Data Statistics. The Dyn-VQA dataset comprises 1,452 questions across 9 domains, with an equal distribution between Chinese (50.8%) and English (49.2%). Questions are categorized by their answer update frequency: 26.5% have rapidly changing answers, 34.0% have slowly changing answers, and 39.5% have static answers. In terms of reasoning complexity, 73.3% of the questions require ≤ 2 reasoning steps, while 26.7% need more than 2 steps. Additionally, 59.6% of the questions require external visual knowledge, highlighting the multimodal nature of the dataset. The average question length is 12.5 tokens, and the average answer length is 4.3 tokens. Dyn-VQA is designed to be highly challenging, emphasizing dynamic and complex retrieval needs.

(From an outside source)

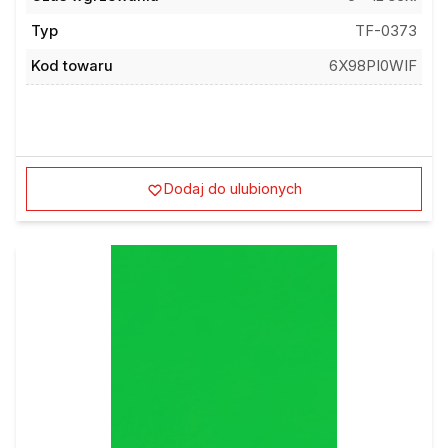
Typ
TF-0373
Kod towaru
6X98PI0WIF
Dodaj do ulubionych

Data Domain. The Dyn-VQA dataset spans 9 domains. Sports and Recreation, along with Companies and Products, constitute approximately 50% of the data. The distribution of questions with fast, slow, and never-changing answers is relatively balanced among the categories and does not exhibit a long tail, reflecting a distribution that closely aligns with real-world scenarios.

🤖OmniSearch

The OmniSearch framework operates through the collaboration of three key modules to effectively tackle complex multimodal questions:

Planning Agent. This module understands the input question and real-world feedback, formulates sub-questions, and plans the next retrieval action by selecting the appropriate API and query based on the required knowledge type. It generates various potential actions, such as clarifying ambiguities, refining queries, and proposing next steps.

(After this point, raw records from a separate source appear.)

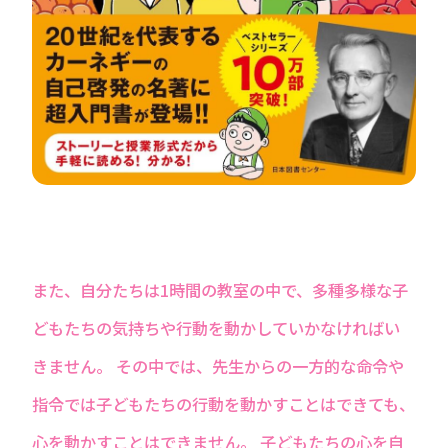
また、自分たちは1時間の教室の中で、多種多様な子
どもたちの気持ちや行動を動かしていかなければい
きません。 その中では、先生からの一方的な命令や
指令では子どもたちの行動を動かすことはできても、
心を動かすことはできません。 子どもたちの心を自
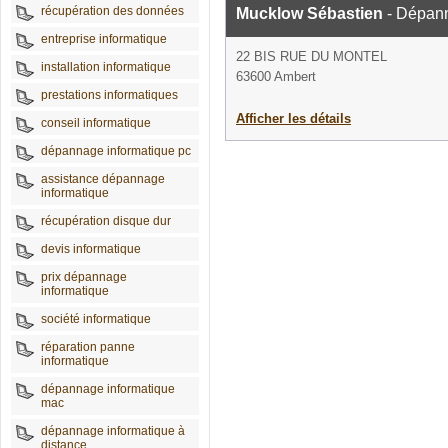
récupération des données
Mucklow Sébastien
- Dépann
entreprise informatique
22 BIS RUE DU MONTEL
installation informatique
63600 Ambert
prestations informatiques
Afficher les détails
conseil informatique
dépannage informatique pc
assistance dépannage
informatique
récupération disque dur
devis informatique
prix dépannage
informatique
société informatique
réparation panne
informatique
dépannage informatique
mac
dépannage informatique à
distance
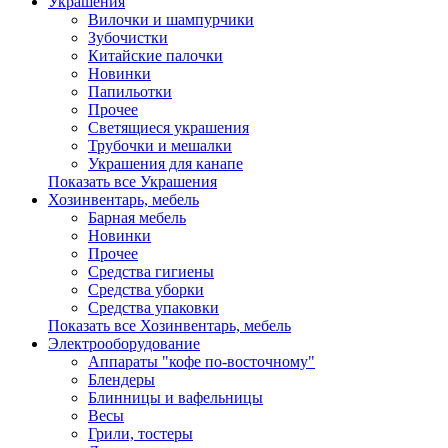
Украшения
Вилочки и шампурчики
Зубочистки
Китайские палочки
Новинки
Папильотки
Прочее
Светящиеся украшения
Трубочки и мешалки
Украшения для канапе
Показать все Украшения
Хозинвентарь, мебель
Барная мебель
Новинки
Прочее
Средства гигиены
Средства уборки
Средства упаковки
Показать все Хозинвентарь, мебель
Электрооборудование
Аппараты "кофе по-восточному"
Блендеры
Блинницы и вафельницы
Весы
Грили, тостеры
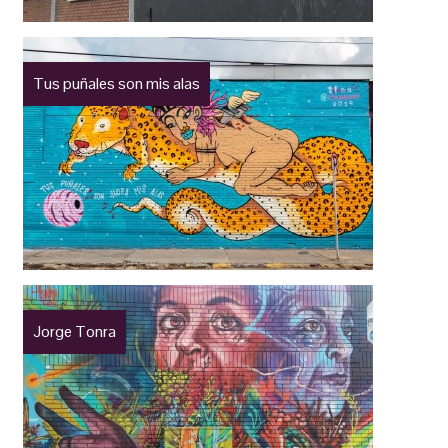
Tus puñales son mis alas
Jorge Tonra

Retriever. This module executes the actual retrieval operations using the chosen API and query. It fetches relevant content from external sources, including web searches and image searches, providing the necessary information to address the sub-questions.

Sub-question Solver. This module summarizes the retrieved content and attempts to answer the sub-question. It processes the information from the retriever and generates feedback for the planning agent, helping it assess the adequacy of the retrieved content and decide on the next steps.

OmniSearch iterates through these steps, dynamically adjusting its retrieval strategy based on feedback until it gathers sufficient knowledge to provide a comprehensive final answer to the original question.

📊Experiments

Main Results. OmniSearch (GPT-4V) outperforms other models by breaking down complex questions into sub-questions and reassessing content to ensure accuracy, reducing error propagation. While it matches human-level performance in some aspects, it still struggles with challenging questions that require fast-changing knowledge, multiple retrieval steps, or external visual knowledge. Two-step heuristic mRAG aids in detailed image descriptions, although its advantage is limited to questions needing visual input. Commercial search engines like Gemini lack grounding capabilities essential for effective multimodal integration. Finally, mRAG helps bridge the performance gap between text and multimodal models.

How different models as sub-question solvers affect token and expenses? We analyze how different sub-question solvers impact token costs and expenses. Despite higher costs, OmniSearch significantly outperforms heuristic mRAG, with a proportional but non-linear relationship between OmniSearch's performance and its costs. Replacing GPT-4V with Qwen-VL-Chat reduces performance by less than 4 points (around 7.9%) but nearly halves expenses, demonstrating OmniSearch's scalability. Sub-question reasoning isn't the main bottleneck; rather, improving retrieval strategies for complex questions is more critical. This is evident from the significant benefits of changing the planning model compared to altering the sub-question solver in OmniSearch (Q) with GPT-4V. Thus, with limited computational resources, prioritizing a larger model for retrieval planning is advisable.